New York Republicans say state will be competitive in presidential race
Now that the Republican National Convention is over, the next step for Republicans, after the Democrats are done with their convention, is to begin the presidential general election campaign. The head of Trump’s New York campaign say he expects the state to be in play.
Buffalo businessman Carl Paladino says even though New York has many more Democrats than Republicans, Trump wants to compete against Hillary Clinton in his home state.
“We’re going to win big in Long Island and in upstate,” Paladino said. “We’re going to get crossover like you’ve never seen before.”
Paladino says he expects lots of support from the state’s Southern Tier, where many people are disappointed with Gov. Andrew Cuomo’s ban on fracking.
But relatively few people live in the Southern Tier, compared to the hundreds of thousands of Democrats who live in New York City. Paladino says his strategy will be to draw a line around four of the five boroughs, he expects Trump to win Staten Island. He says he’ll work to promote the Republican candidate in Trump’s home borough of Queens, but is writing off Manhattan, Brooklyn and the Bronx.

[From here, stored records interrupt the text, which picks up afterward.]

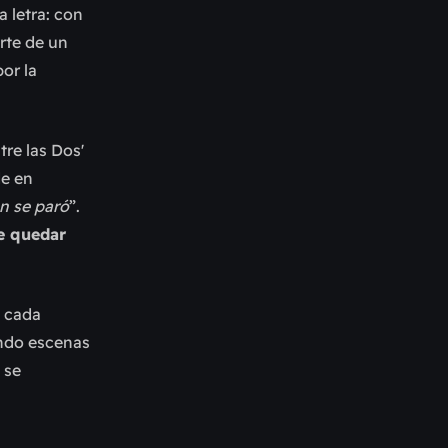
a letra: con
rte de un
or la
tre las Dos'
de en
n se paró
”.
de quedar
n cada
ando escenas
 se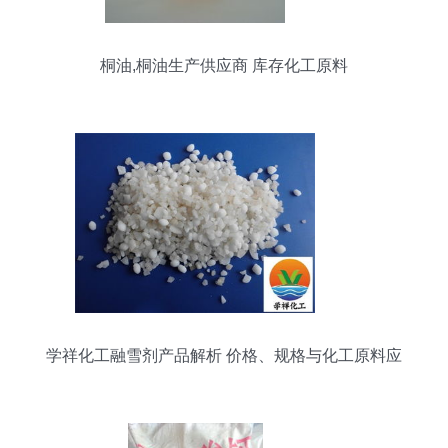
桐油,桐油生产供应商 库存化工原料
学祥化工融雪剂产品解析 价格、规格与化工原料应
用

“I won’t spend a nickel there, to be honest with you,” Paladino said.
Onondaga County Chair Tom Dadey says he also believes New York is in play, but he says Republicans need to try to win some New York City votes.

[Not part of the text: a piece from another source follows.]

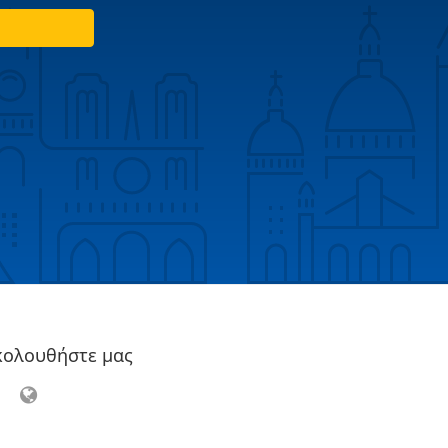
κολουθήστε μας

“Being from New York City, he has a chance,” said Dadey, who says Trump would need to receive as little as 30 percent of the vote in Manhattan to win if he does well in other parts of the state.”
A Quinnipiac University poll conducted just before the conventions found Democrat Hillary Clinton leads Trump 47 – 35 percent among all New York state voters, and that Clinton leads in all age groups. Trump leads only among men, 44 to 40 percent. Women favor Clinton, by a nearly two-to-one margin.
Having Trump at the top of the ticket will have an impact on the State Senate races, where the Republicans are hanging on to the majority with the help of one Senate Democrat, who conferences with them.
Senate GOP Leader John Flanagan, who earlier in the week expressed reservations about some of Trump’s foreign policy initiatives, like building a wall on the Mexican border, offered his strongest support yet in a speech before the New York delegation on Thursday morning.
“I am supporting Donald Trump for President,” Flanagan declared. “And I’m going to do so with grace, with diplomacy, with passion.”
Larry Levy, Dean of the National Center for Suburban Studies at Hofstra University, says Trump will have an influence in the down-ballot races.
“Donald Trump will have more to do with whether the Republicans retain control of the Senate than anything else,” said Levy. “Than any other person than any other issue, even the ability to raise a lot more money than the Democrats.”
Levy says Trump may help candidates in the more Republican Suffolk County, on Eastern Long Island, but he could be a hindrance for candidates in Nassau County, where there are more Democrats. It’s also where many senior GOP Senators, including Flanagan, live.
The state’s progressive Working Families Party lost no time responding to Flanagan’s remarks. “There is no way you can support a campaign based on racism, xenophobia, fear, and misogyny with ‘grace,’” said WFP Leader Bill Lipton, in a statement.
Whether or not New York becomes a battleground state for Trump and Clinton, the state will be the site of the next major event in the 2016 presidential race, after the conventions. Hofstra University will be the site of the first debate between Donald Trump and Hillary Clinton, on September 26.